Após um processo competitivo, o Santander Renda de Aluguéis (SARE11 na Bolsa) fechou contrato com o banco de André Esteves. A transação engloba os três ativos que restaram na carteira do fundo. São eles: uma fatia de 75% do WT Morumbi, um complexo de lajes corporativas localizado na Marginal Pinheiros; todo o edifício empresarial Work Bela Cintra; e 100% do Galpão Santo André, um condomínio logístico. O negócio ainda abrange cotas de fundos imobiliários investidos pelo fundo e seu caixa.
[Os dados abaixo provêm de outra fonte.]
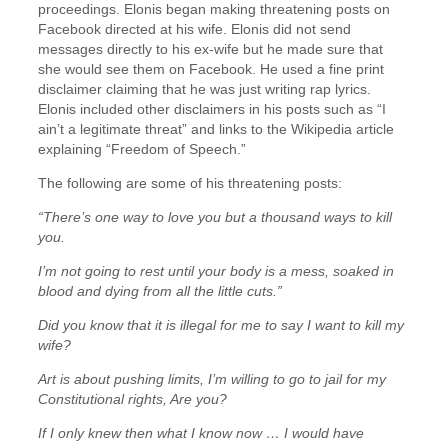
proceedings. Elonis began making threatening posts on
Facebook directed at his wife. Elonis did not send
messages directly to his ex-wife but he made sure that
she would see them on Facebook. He used a fine print
disclaimer claiming that he was just writing rap lyrics.
Elonis included other disclaimers in his posts such as “I
ain’t a legitimate threat” and links to the Wikipedia article
explaining “Freedom of Speech.”
The following are some of his threatening posts:
“There’s one way to love you but a thousand ways to kill
you.
I’m not going to rest until your body is a mess, soaked in
blood and dying from all the little cuts.”
Did you know that it is illegal for me to say I want to kill my
wife?
Art is about pushing limits, I’m willing to go to jail for my
Constitutional rights, Are you?
If I only knew then what I know now … I would have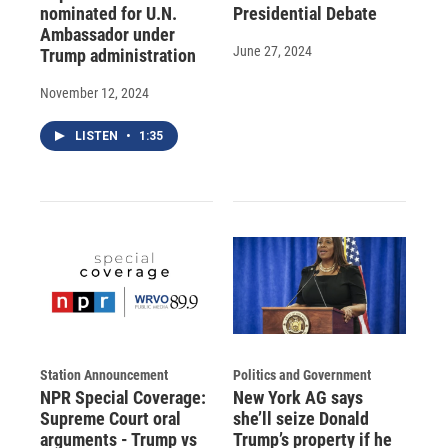
nominated for U.N.
Presidential Debate
Ambassador under
June 27, 2024
Trump administration
November 12, 2024
LISTEN
•
1:35
Station Announcement
Politics and Government
NPR Special Coverage:
New York AG says
Supreme Court oral
she’ll seize Donald
arguments - Trump vs
Trump’s property if he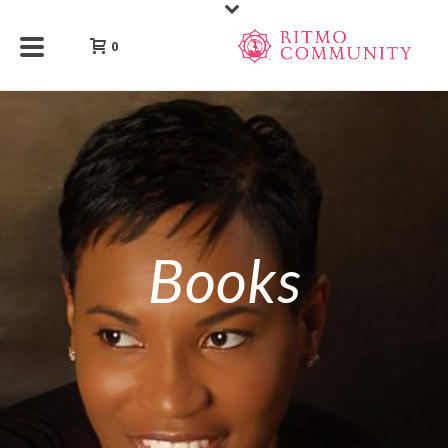
0
Books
O fundo do Santander vai submeter aos seus investidores duas propostas sobre como receber o dinheiro: ou R$ 476 milhões pagos por meio de cotas do fundo imobiliário BTG Pactual Logística (BTLG11), avaliadas a valor patrimonial; ou R$ 408,7 milhões pagos à vista, em dinheiro.
O SARE11 comprou esses três ativos entre 2019 e 2021 por cerca de R$ 575 milhões, em transações separadas. Seu valor patrimonial está estimado em R$ 725 milhões.
O fundo tem mais de 30 mil cotistas na Bolsa, e a venda é uma forma de reagir a um cenário que faz com que o veículo seja negociado com 40% de desconto em relação ao seu valor patrimonial. Mas a reação imediata de alguns investidores não foi boa:
“O gestor deveria ter vergonha de trazer essa proposta”, escreveu um usuário da plataforma Clube FII, seguido por outro: “Proposta muito baixa. Talvez seja melhor seguir em um processo competitivo, imóvel a imóvel, ou até vender apenas parte do WT, e se desfazer só do que tiver proposta minimamente razoável.”